In the Lizard Lab, we all devote time every week to taking care of the lizards in the lab. Everyone shares this responsibility. (In fact, we even have a lab calendar to remind us whose turn it is to do lizard care every day!) The health of the lizards in our research is very important. Unhealthy lizards may act differently than healthy lizards, or their muscles may not work the same way, simply because they are sick. This could give us results we can’t trust. And, nobody likes a sick lizard – we like our lizards a lot and want them to be healthy. This is why we are very serious about taking good care of them!
In the lizard room, each cage has one male and one female lizard. Every cage has two perches and a hammock (places for the lizards to sit), a nest box (where the female can lay eggs), and green carpet for the floor. Special lamps sit above every cage so all the lizards receive “full spectrum” light. This light is just like sunlight, and it helps the lizards make the vitamins they need and digest their food properly. The lizard cages are separated by a rectangular wooden board, because male lizards can be very aggressive with each other, and the board stops the males from seeing one another and becoming agitated. All of these things help keep the lizards comfortable, in a habitat similar to what they would prefer in their natural environment.

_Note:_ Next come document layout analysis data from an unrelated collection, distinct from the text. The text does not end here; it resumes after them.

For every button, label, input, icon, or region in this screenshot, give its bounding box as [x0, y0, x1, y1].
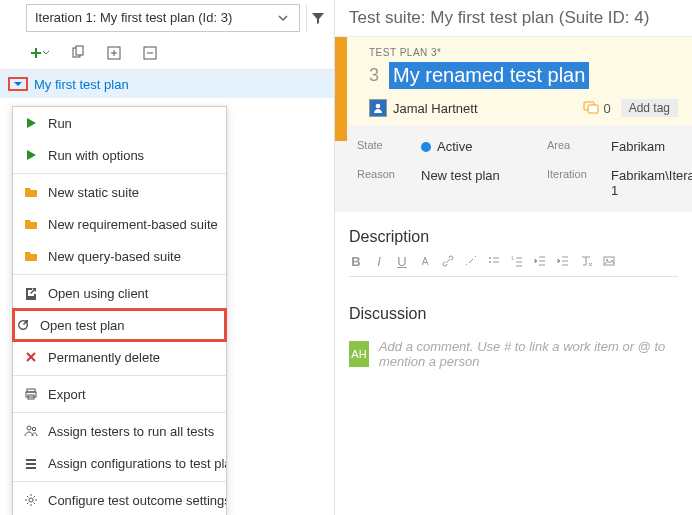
field-value-state[interactable]: Active [421, 139, 541, 154]
menu-item-assign-testers[interactable]: Assign testers to run all tests [13, 415, 226, 447]
menu-item-export[interactable]: Export [13, 378, 226, 410]
tree-item-test-plan[interactable]: My first test plan [0, 70, 334, 98]
menu-separator [13, 173, 226, 174]
svg-rect-10 [26, 463, 36, 465]
indent-icon[interactable] [556, 254, 570, 268]
outdent-icon[interactable] [533, 254, 547, 268]
menu-label: Open test plan [40, 318, 125, 333]
svg-point-17 [489, 261, 491, 263]
copy-icon [70, 45, 86, 61]
menu-item-configure-outcome[interactable]: Configure test outcome settings [13, 484, 226, 515]
tree-item-label: My first test plan [34, 77, 129, 92]
discussion-input[interactable]: Add a comment. Use # to link a work item… [379, 339, 678, 369]
folder-req-icon [24, 217, 38, 231]
svg-point-13 [376, 104, 381, 109]
menu-item-new-query[interactable]: New query-based suite [13, 240, 226, 272]
italic-icon[interactable]: I [372, 254, 386, 268]
section-title-discussion: Discussion [335, 279, 692, 331]
menu-item-new-req[interactable]: New requirement-based suite [13, 208, 226, 240]
svg-rect-15 [588, 105, 598, 113]
expand-icon [106, 45, 122, 61]
menu-item-delete[interactable]: Permanently delete [13, 341, 226, 373]
menu-item-new-static[interactable]: New static suite [13, 176, 226, 208]
expand-button[interactable] [106, 45, 122, 61]
chevron-down-icon [275, 10, 291, 26]
print-icon [24, 387, 38, 401]
field-value-area[interactable]: Fabrikam [611, 139, 692, 154]
clear-format-icon[interactable] [579, 254, 593, 268]
collapse-icon [142, 45, 158, 61]
menu-label: Assign configurations to test plan [48, 456, 226, 471]
new-button[interactable] [30, 47, 50, 59]
field-label-state: State [357, 139, 415, 154]
menu-item-open-plan[interactable]: Open test plan [13, 309, 226, 341]
delete-icon [24, 350, 38, 364]
assignee-name[interactable]: Jamal Hartnett [393, 101, 478, 116]
add-tag-button[interactable]: Add tag [621, 99, 678, 117]
suite-header-title: Test suite: My first test plan (Suite ID… [349, 8, 649, 28]
work-item-type-label: TEST PLAN 3* [349, 43, 692, 58]
link-icon[interactable] [441, 254, 455, 268]
context-menu: Run Run with options New static suite Ne… [12, 106, 227, 515]
menu-label: Run with options [48, 148, 144, 163]
menu-label: Assign testers to run all tests [48, 424, 214, 439]
comment-icon [583, 101, 599, 115]
menu-item-run[interactable]: Run [13, 107, 226, 139]
menu-label: Export [48, 387, 86, 402]
gear-icon [24, 493, 38, 507]
tree-caret-button[interactable] [8, 77, 28, 91]
people-icon [24, 424, 38, 438]
image-icon[interactable] [602, 254, 616, 268]
bullet-list-icon[interactable] [487, 254, 501, 268]
menu-label: Open using client [48, 286, 148, 301]
field-label-reason: Reason [357, 168, 415, 198]
menu-label: New static suite [48, 185, 139, 200]
folder-icon [24, 185, 38, 199]
comment-count[interactable]: 0 [583, 101, 610, 116]
field-value-reason[interactable]: New test plan [421, 168, 541, 198]
folder-query-icon [24, 249, 38, 263]
svg-rect-1 [76, 46, 83, 55]
bold-icon[interactable]: B [349, 254, 363, 268]
menu-item-open-client[interactable]: Open using client [13, 277, 226, 309]
chevron-down-icon [42, 49, 50, 57]
menu-separator [13, 481, 226, 482]
unlink-icon[interactable] [464, 254, 478, 268]
number-list-icon[interactable]: 1 [510, 254, 524, 268]
play-icon [24, 148, 38, 162]
menu-label: Permanently delete [48, 350, 160, 365]
state-dot-icon [421, 142, 431, 152]
caret-down-icon [13, 79, 23, 89]
svg-rect-9 [26, 459, 36, 461]
open-plan-icon [16, 318, 30, 332]
menu-separator [13, 375, 226, 376]
comment-count-value: 0 [603, 101, 610, 116]
svg-text:1: 1 [511, 255, 514, 261]
field-value-iteration[interactable]: Fabrikam\Iteration 1 [611, 168, 692, 198]
work-item-title[interactable]: My renamed test plan [389, 62, 589, 89]
menu-label: Run [48, 116, 72, 131]
copy-button[interactable] [70, 45, 86, 61]
field-label-iteration: Iteration [547, 168, 605, 198]
svg-point-8 [32, 427, 35, 430]
menu-item-run-options[interactable]: Run with options [13, 139, 226, 171]
menu-label: Configure test outcome settings [48, 493, 226, 508]
rte-toolbar: B I U A 1 [335, 254, 692, 274]
divider [349, 276, 678, 277]
svg-point-16 [489, 257, 491, 259]
accent-bar [335, 37, 347, 141]
iteration-dropdown[interactable]: Iteration 1: My first test plan (Id: 3) [26, 4, 300, 32]
filter-button[interactable] [306, 4, 328, 32]
svg-rect-11 [26, 467, 36, 469]
font-size-icon[interactable]: A [418, 254, 432, 268]
collapse-button[interactable] [142, 45, 158, 61]
menu-label: New requirement-based suite [48, 217, 218, 232]
config-icon [24, 456, 38, 470]
play-icon [24, 116, 38, 130]
filter-icon [310, 10, 326, 26]
underline-icon[interactable]: U [395, 254, 409, 268]
iteration-dropdown-label: Iteration 1: My first test plan (Id: 3) [35, 5, 232, 31]
svg-point-12 [29, 498, 33, 502]
menu-item-assign-config[interactable]: Assign configurations to test plan [13, 447, 226, 479]
open-external-icon [24, 286, 38, 300]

Lizards also need food and water, and we work hard to make sure our lizards have enough to eat and drink. Every day, we give the lizards water by spraying the walls of their cages so they are covered in water droplets. Lizards drink water by licking these droplets (they won’t drink water from little cups). Three times a week, we feed the lizards crickets or mealworms. (It surprised me to learn that lizards don’t need to eat as often as you or me!) To feed the lizards, we scoop crickets into small bags and sprinkle a white powder, called calcium powder, onto them. This is to give the lizards the minerals they need, but don’t get unless they are outside in their natural environments. We then carefully shake five or so crickets into each cage. Usually, the lizards will immediately gobble up the nearest cricket—they can be fierce predators!
Lizard care can be a lot of work, but we all know that it’s a big part of keeping our research running smoothly. Most importantly, we are keeping the lizards healthy and happy!